Segment Start: Extracted entries

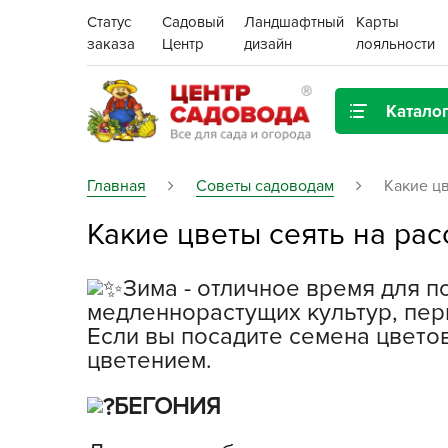
Статус
Садовый
Ландшафтный
Карты
заказа
Центр
дизайн
лояльности
Катало
Газонная трава
Главная
Советы садоводам
Какие цв
Какие цветы сеять на рас
Цена:
Грунты, дренаж, мульча
Декор для дома и сада
Зима - отличное время для п
Поиск
медленнорастущих культур, пери
Ёмкости для рассады и
Если вы посадите семена цветов
растений,
цветением.
проращиватели
БЕГОНИЯ
Картофель семенной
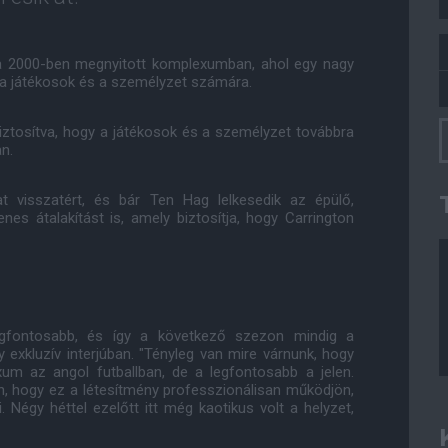
 2000-ben megnyitott komplexumban, ahol egy nagy
 a játékosok és a személyzet számára.
biztosítva, hogy a játékosok és a személyzet továbbra
n.
t visszatért, és bár Ten Hag lelkesedik az épülő,
lenes átalakítást is, amely biztosítja, hogy Carrington
gfontosabb, és így a következő szezon mindig a
xkluzív interjúban. "Tényleg van mire várnunk, hogy
xum az angol futballban, de a legfontosabb a jelen.
, hogy ez a létesítmény professzionálisan működjön,
 Négy héttel ezelőtt itt még kaotikus volt a helyzet,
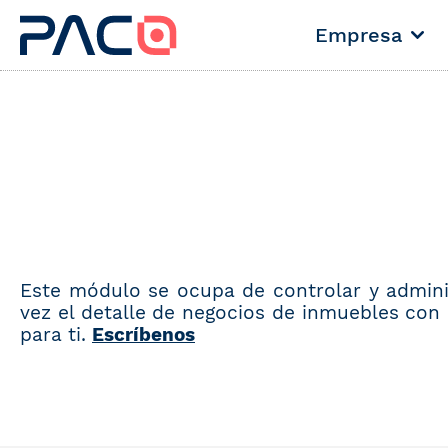
Empresa
Este módulo se ocupa de controlar y adminis
vez el detalle de negocios de inmuebles con l
para ti.
Escríbenos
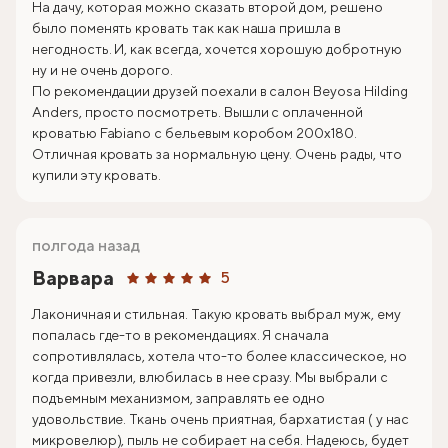
На дачу, которая можно сказать второй дом, решено
было поменять кровать так как наша пришла в
негодность. И, как всегда, хочется хорошую добротную
ну и не очень дорого.
По рекомендации друзей поехали в салон Beyosa Hilding
Anders, просто посмотреть. Вышли с оплаченной
кроватью Fabiano с бельевым коробом 200х180.
Отличная кровать за нормальную цену. Очень рады, что
купили эту кровать.
полгода назад
Варвара
5
Лаконичная и стильная. Такую кровать выбрал муж, ему
попалась где-то в рекомендациях. Я сначала
сопротивлялась, хотела что-то более классическое, но
когда привезли, влюбилась в нее сразу. Мы выбрали с
подъемным механизмом, заправлять ее одно
удовольствие. Ткань очень приятная, бархатистая ( у нас
микровелюр), пыль не собирает на себя. Надеюсь, будет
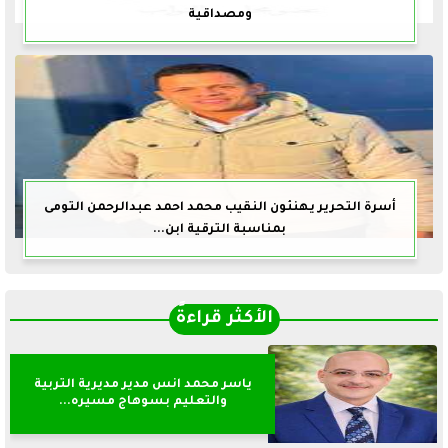
ومصداقية
أسرة التحرير يهنئون النقيب محمد احمد عبدالرحمن التومى
بمناسبة الترقية ابن...
الأكثر قراءةً
ياسر محمد انس مدير مديرية التربية
والتعليم بسوهاج مسيره...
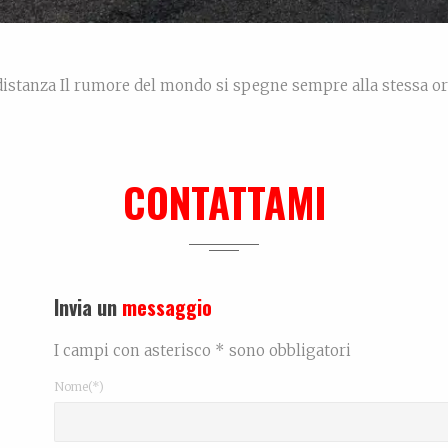
distanza Il rumore del mondo si spegne sempre alla stessa ora
tte e l’inizio del mattino, in cui le auto smettono di passare
spengono una a una […]
CONTATTAMI
Rea
Invia un
messaggio
I campi con asterisco * sono obbligatori
Nome(*)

Segment End: Extracted entries

*Work order:* The reply should hold every entry above, given again exactly, but not a single picture.

*Output for this exercise:*
Статус
Садовый
Ландшафтный
Карты
заказа
Центр
дизайн
лояльности
Катало
Газонная трава
Главная
Советы садоводам
Какие цв
Какие цветы сеять на рас
Цена:
Грунты, дренаж, мульча
Декор для дома и сада
Зима - отличное время для п
Поиск
медленнорастущих культур, пери
Ёмкости для рассады и
Если вы посадите семена цветов
растений,
цветением.
проращиватели
БЕГОНИЯ
Картофель семенной
 2000-ben megnyitott komplexumban, ahol egy nagy
 a játékosok és a személyzet számára.
biztosítva, hogy a játékosok és a személyzet továbbra
n.
t visszatért, és bár Ten Hag lelkesedik az épülő,
lenes átalakítást is, amely biztosítja, hogy Carrington
gfontosabb, és így a következő szezon mindig a
xkluzív interjúban. "Tényleg van mire várnunk, hogy
xum az angol futballban, de a legfontosabb a jelen.
, hogy ez a létesítmény professzionálisan működjön,
 Négy héttel ezelőtt itt még kaotikus volt a helyzet,
Empresa
Este módulo se ocupa de controlar y adminis
vez el detalle de negocios de inmuebles con l
para ti.
Escríbenos
На дачу, которая можно сказать второй дом, решено
было поменять кровать так как наша пришла в
негодность. И, как всегда, хочется хорошую добротную
ну и не очень дорого.
По рекомендации друзей поехали в салон Beyosa Hilding
Anders, просто посмотреть. Вышли с оплаченной
кроватью Fabiano с бельевым коробом 200х180.
Отличная кровать за нормальную цену. Очень рады, что
купили эту кровать.
полгода назад
Варвара
5
Лаконичная и стильная. Такую кровать выбрал муж, ему
попалась где-то в рекомендациях. Я сначала
сопротивлялась, хотела что-то более классическое, но
когда привезли, влюбилась в нее сразу. Мы выбрали с
подъемным механизмом, заправлять ее одно
удовольствие. Ткань очень приятная, бархатистая ( у нас
микровелюр), пыль не собирает на себя. Надеюсь, будет
ومصداقية
أسرة التحرير يهنئون النقيب محمد احمد عبدالرحمن التومى
بمناسبة الترقية ابن...
الأكثر قراءةً
ياسر محمد انس مدير مديرية التربية
والتعليم بسوهاج مسيره...
distanza Il rumore del mondo si spegne sempre alla stessa ora
tte e l’inizio del mattino, in cui le auto smettono di passare
spengono una a una […]
CONTATTAMI
Rea
Invia un
messaggio
I campi con asterisco * sono obbligatori
Nome(*)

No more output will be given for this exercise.